Friday, September 15, 2017

Wanda's Picks Radio Show, Friday, Sept. 15, 2017

This is a black arts and culture site. We will be exploring the African Diaspora via the writing, performance, both musical and theatrical (film and stage), as well as the visual arts of Africans in the Diaspora and those influenced by these aesthetic forms of expression. I am interested in the political and social ramifications of art on society, specifically movements supported by these artists and their forebearers. It is my claim that the artists are the true revolutionaries, their work honest and filled with raw unedited passion. They are our true heroes. Ashay!
Dr. Lynn Morrow, Heritage Keeper




8:00 AM – 
We are joined by 2017 Heritage Keepers Honorees: Dr.
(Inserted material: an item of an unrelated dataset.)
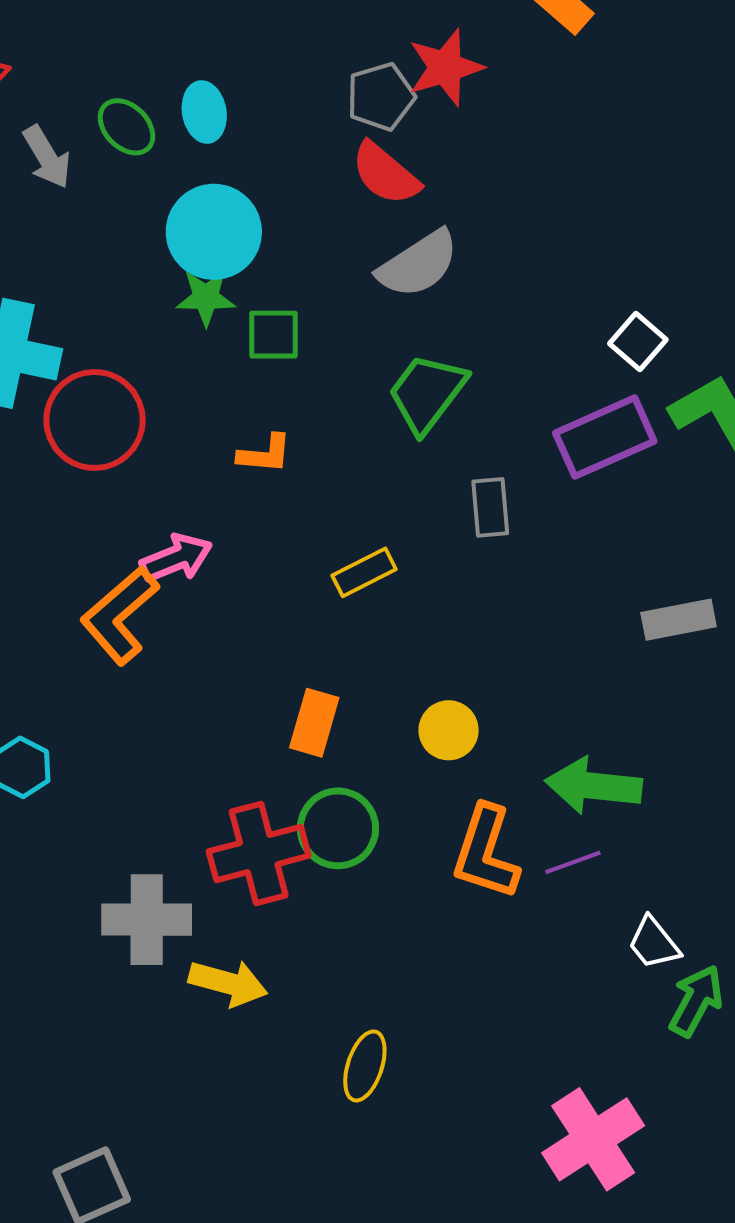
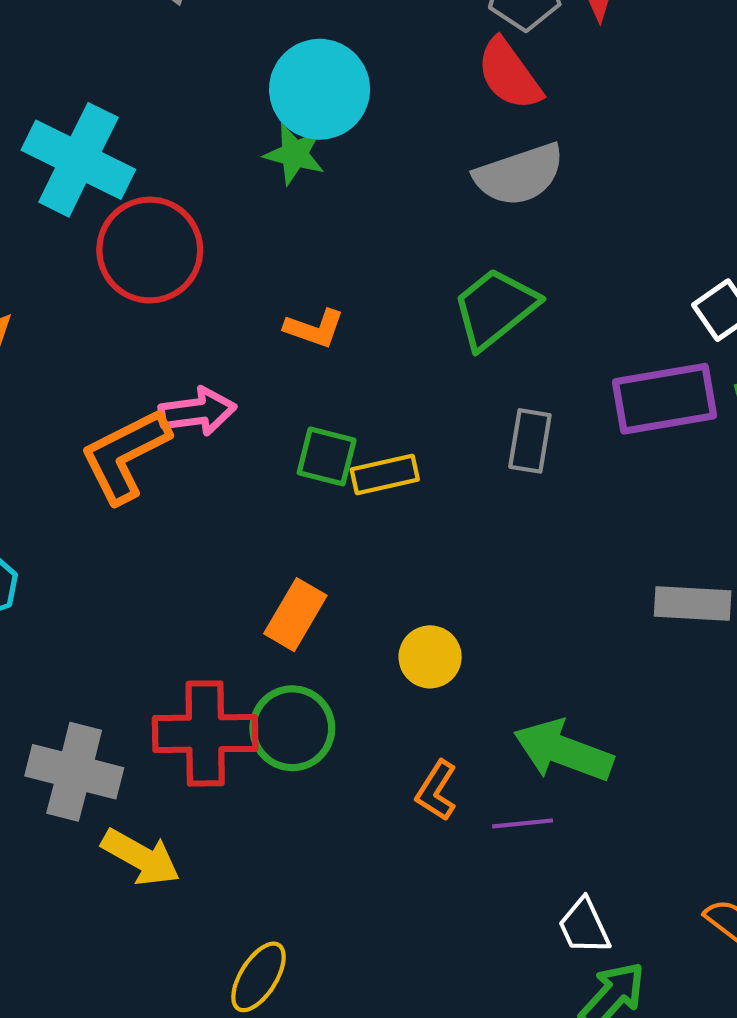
green square: (273, 335) -> (327, 456), moved
orange L-shape: (486, 852) -> (436, 791), size x0.6

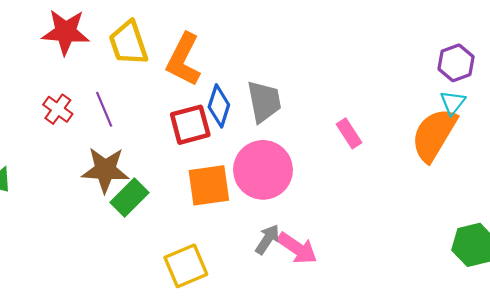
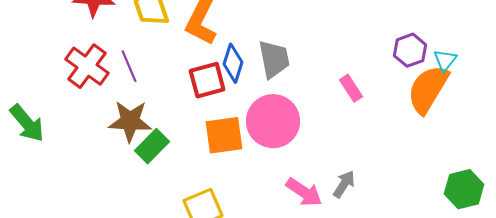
purple hexagon: (456, 63) -> (410, 50), moved
red cross: (58, 109) -> (87, 66), size x1.6
gray arrow: (267, 239) -> (344, 184), moved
Bisola Marignay, Educator, Writer, and Leader, Self-Healing with Negro Spirituals Workshops and Dr. Lynne Morrow, Educator and Choral Director, The Pacific Edge Voices and Oakland Symphony Chorus and Friends of the Negro Spirituals co-founder, Ms. Lyvonne Chrisman. The award ceremony (a free event) is Sat., Sept. 16,1-4 p.m. at the San Francisco Main Library (Koret Auditorium), 100 Larkin Street.

Professor Stephen Best, Ph.D.

8:30 AM --  Professor Stephen Best of UC Berkeley's EnglishDepartment, who was instrumental in developing the James Baldwin film series at BAMPFA wich started Sept. 14 and continues through Nov. 16.
Stephen Best is an Associate Professor of English at UC-Berkeley. Professor Best is an alumni of Williams College (B.A., 1989) and the University of Pennsylvania (M.A., 1992; Ph.D., 1997). He is the author ofThe Fugitive's Properties: Law and the Poetics of Possession (University of Chicago, 2004), a study of property, poetics, and legal hermeneutics in nineteenth-century American literary and legal culture. Currently, he is working on a new project on rumor, promiscuous speech, and slavery's archive.


Professor Best is a member of the editorial board of the journal Representations. Recently, he co-convened a research group with Saidiya Hartman at the University of California's Humanities Research Institute on "Redress in Law, Literature, and Social Thought" (funded through the Mellon Foundation). His work has been supported by the Mellon Foundation, the Hellman Foundation, the Humanities Research Institute (University of California), and the Ford Foundation.


Pete Nicks, dir., The Force

9:00 AM -- Peter Nicks, 
The Force, his new film which goes deep inside an embattled urban police department struggling to rebuild trust in one of America's most violent cities at a power-keg moment in American policing. The Force opens today, Sept. 15, at a variety of Bay Area venues. The big Oakland opening is tonight at the Grand Lake theatre. Other locations the film is screening are: Landmark Embarcadero in SF, Landmark CA in Berkeley and the Smith-San Rafael in San Rafael. Visit The Force on Facebook at the website: theforcefilm.org
The Force Official Trailer

Dr. Shakti Butler, dir., Healing Justice






9:30 AM --  
Shakti Butler is a multiracial African-American woman (African, Arawak Indian, and Russian-Jewish) whose work as a creative and visionary bridge builder has challenged and inspired learning for over two decades. She is the producer and director of groundbreaking documentaries including The Way Home, Mirrors of Privilege: Making Whiteness Visible, and Light in the ShadowsCracking the Codes: The System of Racial Inequity uses story, theater and music to illuminate the larger frame of structural/systemic racial inequity. She joins us to talk about her latest film: Healing Justice with a world premiere Sat., Sept. 16, at the First Congregational Church of Christ, 2501 Harrison Street in Oakland.